Will you still do gynecological surgeries?
· Yes. We will still perform gynecological surgeries, such as hysterectomies, both at the main hospital and at Hutcheson on the Parkway.
What will happen to pediatric patients? Will you still admit children?
· We will still admit pediatric patients and are working on a plan to relocate inpatient pediatric services to the main medical/surgical area.
What happens to the babies that are still in the hospital nursery/neonatal ICU (NICU)?
· Babies who are still in the nursery on Dec. 31 – for example, those in the NICU receiving a higher level of care - will be transferred to other facilities that provide the same level of care, such as Erlanger East and Parkridge East. The physicians involved with providing care at Hutcheson will work with the mothers to determine the best facility to which to transfer the infant. Given the shorter length of stay for infants and our current labor and delivery census, we do not expect this to impact more than one or two babies, and potentially none.
If you suspend Labor & Delivery, where are mothers supposed to go deliver?
· The OB doctors who deliver babies at Hutcheson also deliver babies at Erlanger, Erlanger East and Parkridge East, so there will be no gap in delivery services with the suspension of the labor and delivery services.

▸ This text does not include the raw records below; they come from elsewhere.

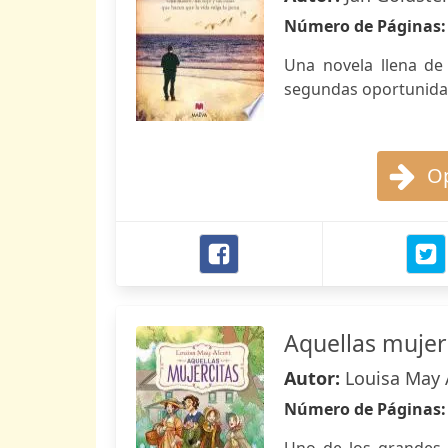
Número de Páginas
Una novela llena de 
segundas oportunidad
Op
Aquellas mujer
Autor:
Louisa May 
Número de Páginas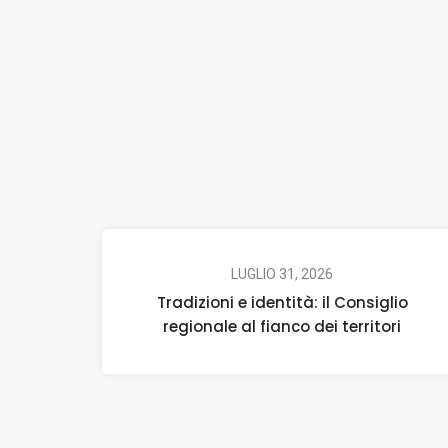
LUGLIO 31, 2026
Tradizioni e identità: il Consiglio
regionale al fianco dei territori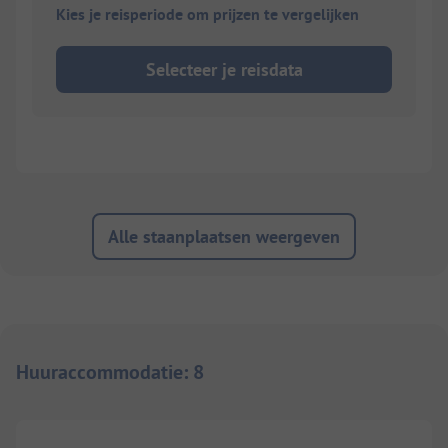
Kies je reisperiode om prijzen te vergelijken
Selecteer je reisdata
Alle staanplaatsen weergeven
Huuraccommodatie
:
8
1/
12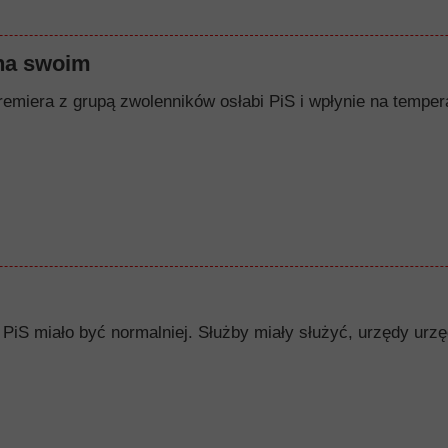
na swoim
remiera z grupą zwolenników osłabi PiS i wpłynie na tempera
PiS miało być normalniej. Służby miały służyć, urzędy urzę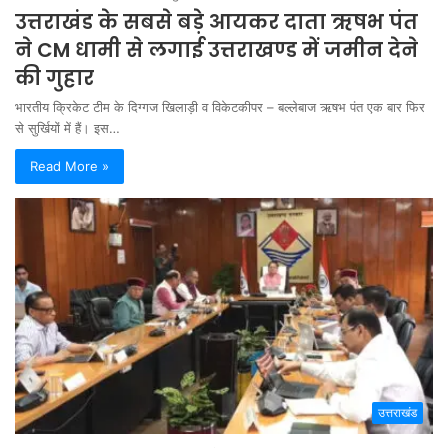
उत्तराखंड के सबसे बड़े आयकर दाता ऋषभ पंत
ने CM धामी से लगाई उत्तराखण्ड में जमीन देने
की गुहार
भारतीय क्रिकेट टीम के दिग्गज खिलाड़ी व विकेटकीपर – बल्लेबाज ऋषभ पंत एक बार फिर
से सुर्खियों में हैं। इस…
Read More »
उत्तराखंड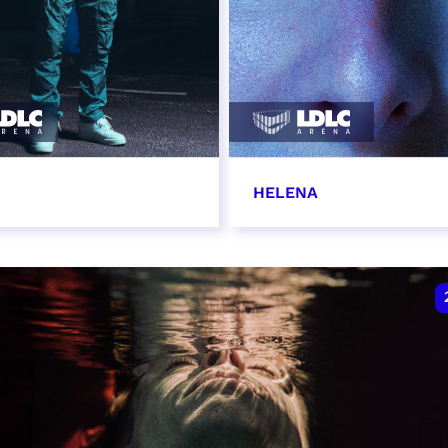
HELENA
vembre 2026 - 20:00
22 novembre 2026 - 1
VER
RÉSERVER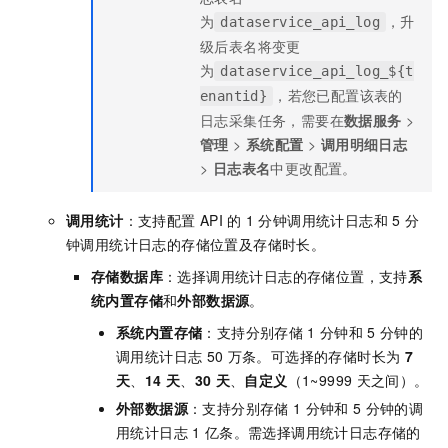
为
，升
dataservice_api_log
级后表名将变更
为
dataservice_api_log_${t
，若您已配置该表的
enantid}
日志采集任务，需要在
数据服务
>
管理
>
系统配置
>
调用明细日志
>
日志表名
中更改配置。
调用统计
：支持配置
API
的
1
分钟调用统计日志和
5
分
钟调用统计日志的存储位置及存储时长。
存储数据库
：选择调用统计日志的存储位置，支持
系
统内置存储
和
外部数据源
。
系统内置存储
：支持分别存储
1
分钟和
5
分钟的
调用统计日志
50
万条。
可选择的存储时长为
7
天
、
14
天
、
30
天
、
自定义
（1~9999
天之间）。
外部数据源
：支持分别存储
1
分钟和
5
分钟的调
用统计日志
1
亿条。需选择调用统计日志存储的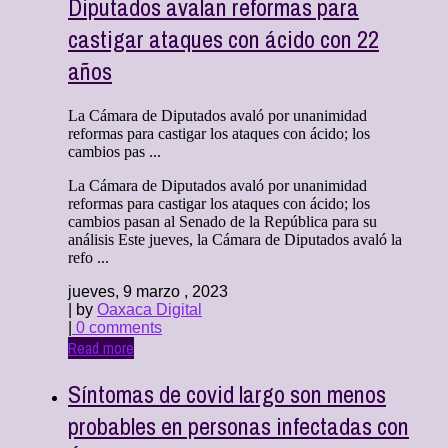
Diputados avalan reformas para
castigar ataques con ácido con 22
años
La Cámara de Diputados avaló por unanimidad
reformas para castigar los ataques con ácido; los
cambios pas ...
La Cámara de Diputados avaló por unanimidad
reformas para castigar los ataques con ácido; los
cambios pasan al Senado de la República para su
análisis Este jueves, la Cámara de Diputados avaló la
refo ...
jueves, 9 marzo , 2023
| by
Oaxaca Digital
|
0 comments
Read more
Síntomas de covid largo son menos
probables en personas infectadas con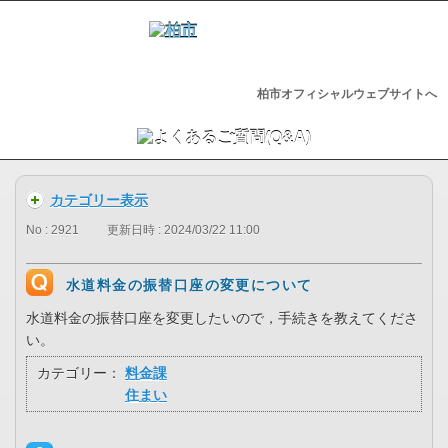
柏市オフィシャルウェブサイトへ
カテゴリー表示
No : 2921
更新日時 : 2024/03/22 11:00
水道料金の振替口座の変更について
水道料金の振替口座を変更したいので，手続きを教えてくださ
い。
カテゴリー：
料金課
住まい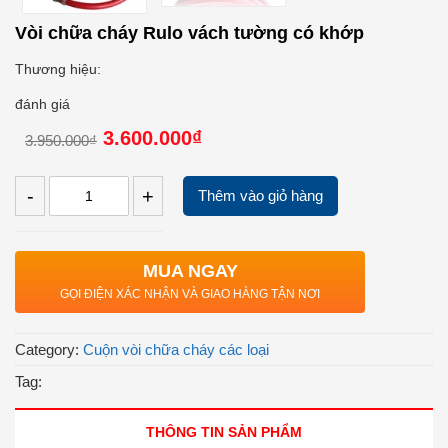
Vòi chữa cháy Rulo vách tường có khớp
Thương hiệu:
đánh giá
3.600.000₫
3.950.000₫
-
+
Thêm vào giỏ hàng
MUA NGAY
GỌI ĐIỆN XÁC NHẬN VÀ GIAO HÀNG TẬN NƠI
Category:
Cuộn vòi chữa cháy các loại
Tag:
THÔNG TIN SẢN PHẨM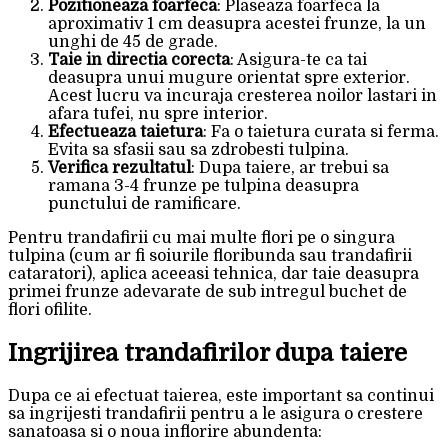
Pozitioneaza foarfeca
: Plaseaza foarfeca la
aproximativ 1 cm deasupra acestei frunze, la un
unghi de 45 de grade.
Taie in directia corecta
: Asigura-te ca tai
deasupra unui mugure orientat spre exterior.
Acest lucru va incuraja cresterea noilor lastari in
afara tufei, nu spre interior.
Efectueaza taietura
: Fa o taietura curata si ferma.
Evita sa sfasii sau sa zdrobesti tulpina.
Verifica rezultatul
: Dupa taiere, ar trebui sa
ramana 3-4 frunze pe tulpina deasupra
punctului de ramificare.
Pentru trandafirii cu mai multe flori pe o singura
tulpina (cum ar fi soiurile floribunda sau trandafirii
cataratori), aplica aceeasi tehnica, dar taie deasupra
primei frunze adevarate de sub intregul buchet de
flori ofilite.
Ingrijirea trandafirilor dupa taiere
Dupa ce ai efectuat taierea, este important sa continui
sa ingrijesti trandafirii pentru a le asigura o crestere
sanatoasa si o noua inflorire abundenta: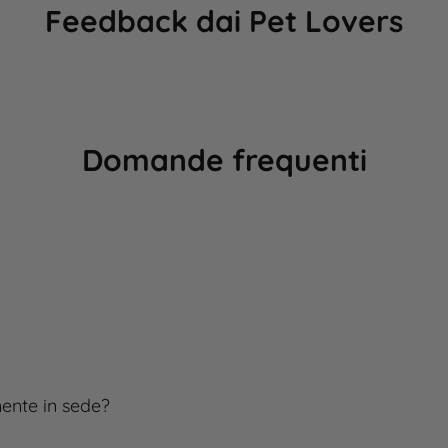
Feedback dai Pet Lovers
Domande frequenti
mente in sede?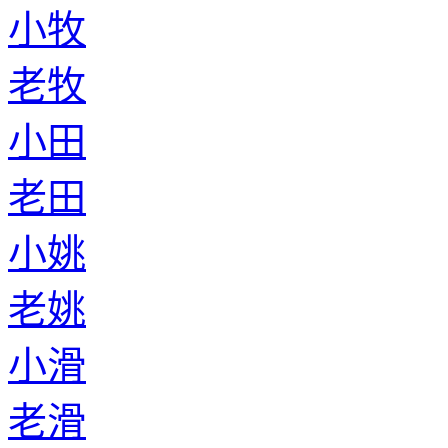
小牧
老牧
小田
老田
小姚
老姚
小滑
老滑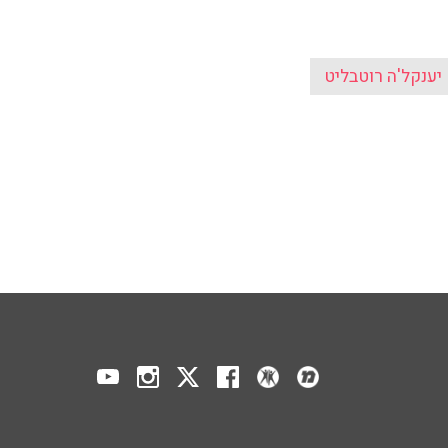
יענקל'ה רוטבליט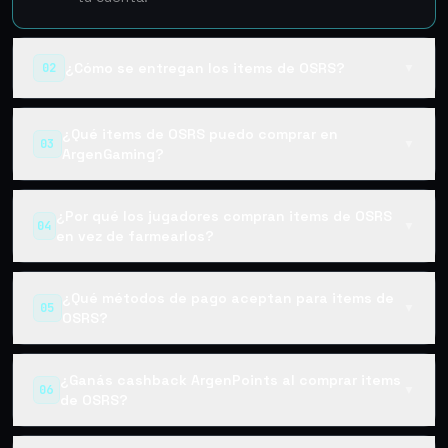
¿Cómo se entregan los items de OSRS?
02
▼
¿Qué items de OSRS puedo comprar en
03
▼
ArgenGaming?
¿Por qué los jugadores compran items de OSRS
04
▼
en vez de farmearlos?
¿Qué métodos de pago aceptan para items de
05
▼
OSRS?
¿Ganás cashback ArgenPoints al comprar items
06
▼
de OSRS?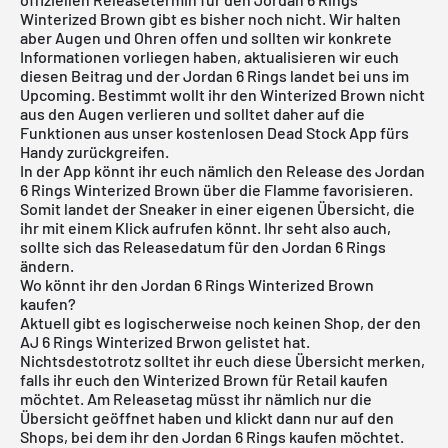
Winterized Brown gibt es bisher noch nicht. Wir halten
aber Augen und Ohren offen und sollten wir konkrete
Informationen vorliegen haben, aktualisieren wir euch
diesen Beitrag und der Jordan 6 Rings landet bei uns im
Upcoming. Bestimmt wollt ihr den Winterized Brown nicht
aus den Augen verlieren und solltet daher auf die
Funktionen aus unser
kostenlosen Dead Stock App
fürs
Handy zurückgreifen.
In der App könnt ihr euch nämlich den Release des Jordan
6 Rings Winterized Brown über die Flamme favorisieren.
Somit landet der Sneaker in einer eigenen Übersicht, die
ihr mit einem Klick aufrufen könnt. Ihr seht also auch,
sollte sich das Releasedatum für den Jordan 6 Rings
ändern.
Wo könnt ihr den Jordan 6 Rings Winterized Brown
kaufen?
Aktuell gibt es logischerweise noch keinen Shop, der den
AJ 6 Rings Winterized Brwon gelistet hat.
Nichtsdestotrotz solltet ihr euch diese Übersicht merken,
falls ihr euch den Winterized Brown für Retail kaufen
möchtet. Am Releasetag müsst ihr nämlich nur die
Übersicht geöffnet haben und klickt dann nur auf den
Shops, bei dem ihr den Jordan 6 Rings kaufen möchtet.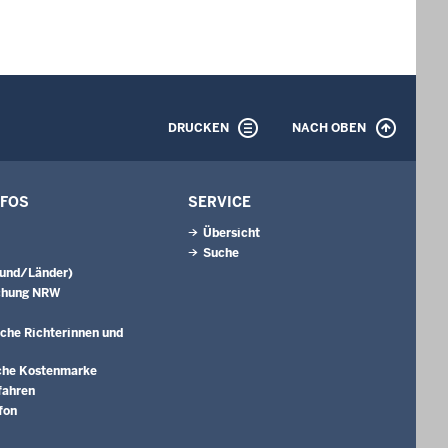
DRUCKEN
NACH OBEN
NFOS
SERVICE
Übersicht
Suche
Bund/Länder)
chung NRW
che Richterinnen und
che Kostenmarke
fahren
fon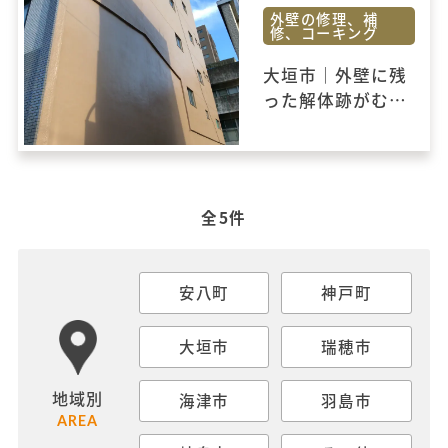
外壁の修理、補
修、コーキング
大垣市｜外壁に残
った解体跡がむき
出しになっていた
ため補修工事をし
ました。
全5件
安八町
神戸町
大垣市
瑞穂市
地域別
海津市
羽島市
AREA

What about moms that are already scheduled to deliver there?
· Labor and delivery is scheduled to suspend services no later than Dec. 31. Until then, the hospital will continue to deliver babies and provide the same level of quality care as always.
What happens if a pregnant woman comes into the ED needing help?
· Consistent with federal law, Hutcheson’s Emergency Department will provide emergency care to stabilize a pregnant patient, followed by ambulance transfer to a qualified hospital facility with OB services if appropriate. Area EMS providers will be notified of Hutcheson’s labor and delivery suspension of services.
What will happen to the employees?
· Effectively 37employees will be affected by the suspension of services; however those employees who are qualified will be offered comparable positions currently open in other parts of the hospital. For those employees who are not qualified for comparable jobs or choose not to accept a comparable job, Hutcheson will provide a severance package.
What will happen to the Labor & Delivery area at the hospital?
· The portion of the hospital dedicated to labor and delivery services will be closed and no longer accessible to the public. The area will then be prepared for patient room expansion as medical/surgical volume increases unless the service is resumed within a 12-month period.
Why such an extreme cut before Christmas?
· Suspending service lines is never an easy decision, no matter what time of year. Given that Hutcheson is to operate independently, the Board and executive management determined that service lines which are not financially viable must be evaluated as part of a broader strategic plan to return the hospital to profitability as soon as possible.
So you are suspending Labor & Delivery… What’s next for the hospital?
· Certainly suspending Labor & Delivery is a difficult decision to make. However, suspending labor and delivery is part of a larger strategic plan which will allow Hutcheson to focus its resources and attention to growing medical service lines including cardiology, pulmonology, gastroenterology, and orthopedics that are needed in the community, are financially viable, and will allow Hutcheson to remain fiscally strong and operate independently.